27 de agosto de 2007
Uno empieza a descontar los días de esta oportunidad intelectual recibida y la tristeza comienza a empaparlo como la lluvia fina que nosotros llamamos sirimiri y otros llaman calabobos, esa lluvia que parece que no moja, pero que le penetra a uno hasta el tuétano. Es como si el frío que hace y hará en las calles de esta ciudad comenzara a hacerle a uno tiritar por dentro de repente ante la mera idea de abandonar el lugar. Esta maravillosa experiencia tenía fecha de caducidad como la fruta que uno ve morir con indiferencia en el frutero, una fecha que no se percibe hasta que se ve cómo se muere la manzana y uno siente que una parte de sí mismo se muere ,o cuanto menos se desgarra ante el regreso. Cuando uno llega al lugar, ve la fecha del final demasiado lejos, más tarde, la rutina lo devora y ni siquiera se plantea cuánto queda para que la fecha lo atrape a uno y para cuando quiere darse cuenta, la fecha de regreso lo esta mirando fijamente a los ojos aunque uno quiera mirar hacia otro lado, mientras por dentro hay algo que se le destruye.
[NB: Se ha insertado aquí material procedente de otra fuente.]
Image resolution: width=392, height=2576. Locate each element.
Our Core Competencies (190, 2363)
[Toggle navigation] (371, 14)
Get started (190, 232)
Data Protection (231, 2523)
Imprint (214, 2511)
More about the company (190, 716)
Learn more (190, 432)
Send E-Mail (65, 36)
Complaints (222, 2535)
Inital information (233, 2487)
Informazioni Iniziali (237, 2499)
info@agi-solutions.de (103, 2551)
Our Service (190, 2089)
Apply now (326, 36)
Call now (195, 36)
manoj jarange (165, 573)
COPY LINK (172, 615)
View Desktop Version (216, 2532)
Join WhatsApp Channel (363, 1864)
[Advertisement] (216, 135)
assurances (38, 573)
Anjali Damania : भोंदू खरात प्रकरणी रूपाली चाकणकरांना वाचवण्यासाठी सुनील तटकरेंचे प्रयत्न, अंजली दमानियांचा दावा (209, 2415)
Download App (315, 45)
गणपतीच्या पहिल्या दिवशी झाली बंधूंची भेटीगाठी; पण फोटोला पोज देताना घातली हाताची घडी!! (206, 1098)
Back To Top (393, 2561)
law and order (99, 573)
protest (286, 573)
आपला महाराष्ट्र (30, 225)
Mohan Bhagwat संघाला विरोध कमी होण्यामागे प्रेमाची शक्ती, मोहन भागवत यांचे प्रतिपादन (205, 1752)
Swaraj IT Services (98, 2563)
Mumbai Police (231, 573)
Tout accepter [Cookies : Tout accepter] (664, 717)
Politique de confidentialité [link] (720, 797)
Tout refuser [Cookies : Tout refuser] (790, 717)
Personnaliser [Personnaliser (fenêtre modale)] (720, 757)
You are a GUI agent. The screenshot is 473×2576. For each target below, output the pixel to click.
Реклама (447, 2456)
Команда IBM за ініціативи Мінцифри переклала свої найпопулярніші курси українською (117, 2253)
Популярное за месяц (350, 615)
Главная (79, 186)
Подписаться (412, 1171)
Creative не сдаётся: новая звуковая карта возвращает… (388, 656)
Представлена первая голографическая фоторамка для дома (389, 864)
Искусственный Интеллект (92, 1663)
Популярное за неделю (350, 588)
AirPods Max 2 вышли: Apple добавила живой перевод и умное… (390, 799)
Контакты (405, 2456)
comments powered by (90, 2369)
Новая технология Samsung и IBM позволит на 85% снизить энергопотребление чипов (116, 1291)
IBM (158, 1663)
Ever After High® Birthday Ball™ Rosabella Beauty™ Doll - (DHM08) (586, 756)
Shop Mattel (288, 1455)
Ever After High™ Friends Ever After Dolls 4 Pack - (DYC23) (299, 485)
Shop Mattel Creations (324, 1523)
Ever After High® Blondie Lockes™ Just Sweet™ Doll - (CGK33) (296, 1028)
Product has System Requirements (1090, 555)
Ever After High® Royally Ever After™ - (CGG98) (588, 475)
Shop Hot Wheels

Uno pasea por las calles y trata de que su retina atrape todos los detalles, hasta los mas ínfimos, para poder volver, aunque sea mentalmente, a pasear por estas calles y sentir la felicidad que uno creía vedada y con sorpresa encuentra que florece dentro de sí y crece y lo invade y lo domina como una explosión primaveral que abarrota los jardines llenándolos de perfume y colores. Y vida. Esta vida que no parecía consistir en otra cosa diferente a la esperada y sin darse cuenta uno se topa de bruces con otra realidad, otra rutina, otra sociedad, otra vida en fin que lo abraza, lo acaricia y lo mira con ojos sonrientes como diciendo "ven que yo te cuido, vas a estar bien a mi lado", y uno se deja llevar y abrazar y acariciar y cuidar y querer.
Realmente no sé si la vida ES otra cosa, pero de lo que estoy convencido es de que la vida PUEDE SER otra cosa y el mero hecho de ser consciente de esta realidad le abre a uno una enorme puerta dentro de algún recoveco oculto de sí mismo donde antes había una muralla infranqueable.
El tiempo corre demasiado cuando uno está bien, más bien debiera decir que el tiempo desaparece cuando uno está bien, uno se limita a estar bien a sentirse a gusto y olvida el tiempo como un coche abandonado en la cuneta a diferencia de que cuando uno abandona el tiempo, éste sigue su propio camino sin detenerse y en la medida en que uno abandona la consciencia del tiempo éste levanta vuelo y parece llegar antes a su destino.
Y aquí estoy escribiendo esta carta de despedida cuando apenas ayer estaba deshaciendo mis maletas, las mismas que ahora vuelven repletas de otras sensaciones, vivencias y alegrías. Las mismas que acarrea éste que ya no es el mismo, que ha cambiado en muchos aspectos y que se asoma a la vida de otra manera. No sabría decir con precisión qué queda, qué ha nacido y qué ha muerto en mí, pero me atrevo a confesar que he sido más feliz aquí que en la mayoría de las estaciones en las que la vida me ha hecho detenerme.
Finlandia, el país con forma de dama que en su día tuvo dos brazos y que perdió uno en favor de Rusia. Finlandia, la dama de la que uno se enamora perdida y platónicamente ya que los conceptos nunca corresponden a las personas.
Sé que esto pasa factura, sé que la felicidad que hoy me acompaña es el dolor que mañana me cogerá de la mano, sé que va a doler, pero los caminos por los que transcurre la vida son insondables y tras cada curva hay una sorpresa esperándolo a uno bien con los brazos abiertos o con los puños cerrados.
Sé que va a doler y que tarde o temprano voy a llorar. No sé si será en la estación de Jyväskylä, en el tren, en el avión o cuando llegue a casa, pero eso va a resultar inevitable.
Por ahora sólo me queda contener el nudo en la garganta y decir moi moi Jyväskylä.